One of the things I quickly learned after getting started with frequent flyer programs is that the best value usually isn’t where you would expect to look. It seems obvious that you fly on a particular airline, you would want to earn miles with that same airline. As Shania Twain put it, dance with the one that brought you.
But usually the cheapest awards that everyone wants to book are also available to partner airlines, and those partners have a different price, which could be cheaper still. Value can often be found with a different partner program with rules that create unexpected value for certain carriers. When it comes to redeeming miles, I like to play the field. 😉
The cheapest way to book flights on Alaska Airlines and American Airlines, in my opinion, is through the British Airways Executive Club. Prices for flights are based on distance, and the cheapest awards in North America start at 7,500 Avios (4,500 Avios elsewhere). Right now you can earn up to 100,000 bonus Avios when you sign up for the British Airways Visa card from Chase. Since you need to spend $20,000 over 12 months to get those points, you’ll earn at least 120,000 Avios — enough for at least 16 one-way flights or 8 round-trip flights on Alaska Airlines or American Airlines.
To earn 120,000 Avios you’ll need to do the following:
- Spend $3,000 on net purchases in the first 3 months to earn 50,000 bonus Avios
- Spend $10,000 on net purchases (cumulative total) in the first year to earn an additional 25,000 bonus Avios
- Spend $20,000 on net purchases (cumulative total) in the first year to earn an additional 25,000 bonus Avios
- And you’ll earn 20,000 Avios (or more) as a result of making $20,000 in purchases
Why Executive Club Is Great for U.S. Flights
Now, I love the Mileage Plan program for other reasons. (I’m less a fan of AAdvantage.) I like Alaska’s award chart for partner redemptions, the upgrades on award tickets, and the generous stopover rules. Mileage Plan also has cheap awards starting at 5,000 points. But because I can use Mileage Plan miles for so many other things, I try not to use them to fly on Alaska Airlines itself. Those miles are so valuable I save them for something like Cathay Pacific first class.
British Airways Avios, on the other hand, are a bad value for Americans trying to get to Europe. The price quickly multiplies if you have connecting flights or want to fly in business or first class. Surcharges can add hundreds of dollars to a ticket, to the point where I’d rather just pay cash when business class goes on sale. And because British Airways issues so many Avios, they’re worth relatively less.
So you see, even though a flight on Alaska Airlines starts at 5,000 miles, it can be a better deal to redeem 7,500 Avios for the same ticket. Flights to Hawaii start at just 12,500 Avios each way from the West Coast, compared to 20,000 miles through most U.S. loyalty programs. As a general rule I will use Avios for my domestic travel whenever possible.

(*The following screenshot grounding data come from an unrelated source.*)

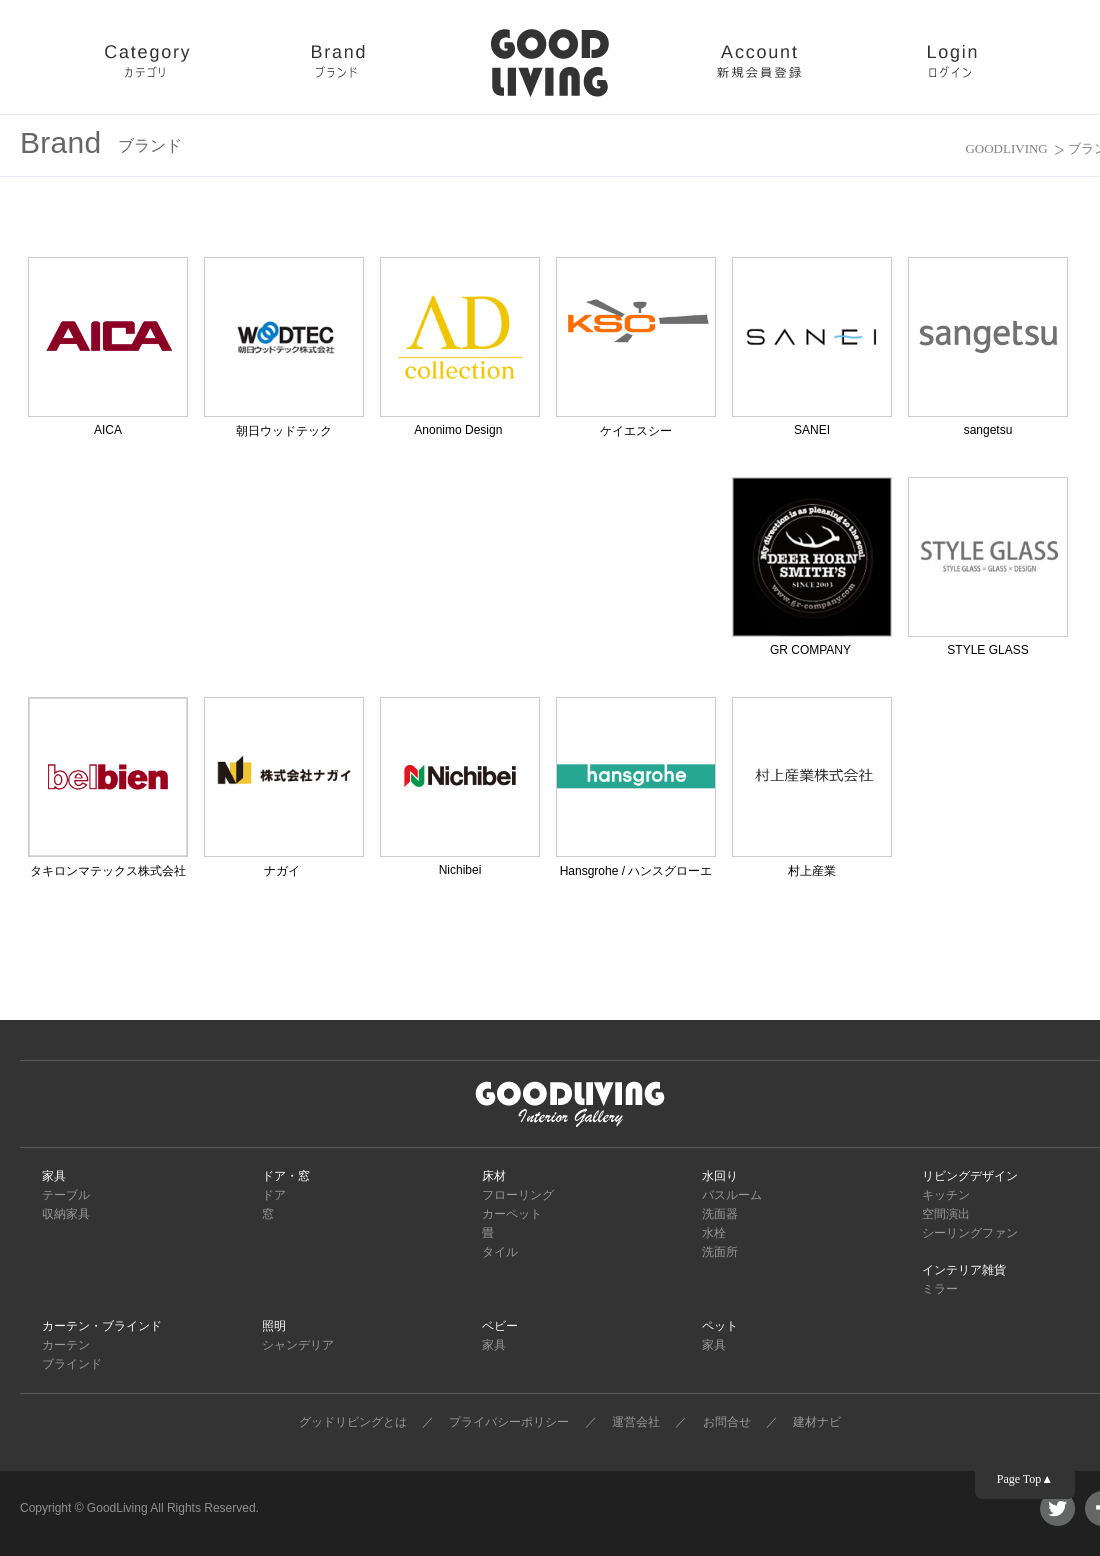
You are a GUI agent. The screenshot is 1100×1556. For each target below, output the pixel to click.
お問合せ (727, 1422)
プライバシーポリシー (509, 1422)
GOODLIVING (1006, 148)
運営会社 (636, 1422)
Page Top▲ (1025, 1479)
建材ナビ (817, 1422)
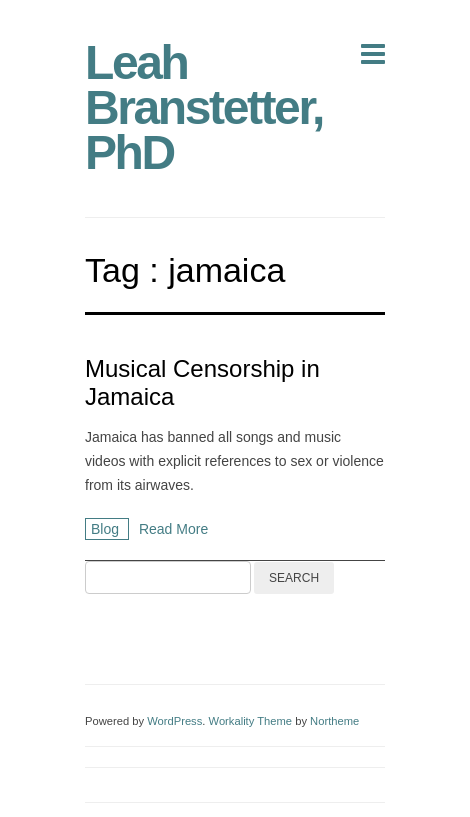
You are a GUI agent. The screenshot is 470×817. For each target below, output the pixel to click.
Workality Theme (251, 721)
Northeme (334, 721)
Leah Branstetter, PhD (204, 107)
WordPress (174, 721)
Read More (173, 529)
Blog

Redeeming Avios for American Airlines and Alaska Airlines
It’s pretty straightforward to search for and book American Airlines flights on the British Airways website. I created an entire guide to help you do it.
If you want to book travel on Alaska Airlines, however, it takes some effort. No Alaska Airlines flights will appear if you search for them on British Airways. That doesn’t mean they don’t exist. The system just isn’t set up to find and display them. You will need to search for them elsewhere (I recommend the American Airlines website since it has access to the same inventory) and call British Airways to book. The wait time can be long, but the telephone reservation fee will be waived.
Combining Avios with a Household Account
The other great thing about earning and redeeming Avios is that you can get create a household account to pool your Avios in one place. That means if you and a spouse each get the British Airways Visa card and earn 120,000 Avios (qualifying spend + bonuses) you’ll have 240,000 Avios total. The main benefit is you can redeem them for larger, more expensive awards.
A lesser benefit is that you can easily book travel for anyone who is a member of the household account. When dealing with other loyalty programs, it’s easy enough for me to call up my sister and ask if she can use her miles to book me a ticket; she doesn’t need to pay to transfer them to my account. But it’s still a hassle. Since my sister and I share a household account, I can just ask her for permission and do it myself.
Avoid the Travel Together Ticket
There is a further bonus, a “Travel Together Ticket” if you spend $30,000 or more on this card in a calendar year. That lets you waive the Avios required for a companion’s award ticket. It seems like a great value for an international business or first class flight that can cost over 100,000 Avios.
The problem with this offer is that you still need to pay the fees for the companion, which I mentioned can be nearly $1,000. You are better off — in my opinion — buying your own business class ticket for cash. If you want to fly in first class, you can use Avios to upgrade. Or use a different loyalty program to fly a different airline to Europe, one that doesn’t charge such high fees (United MileagePlus is a great example).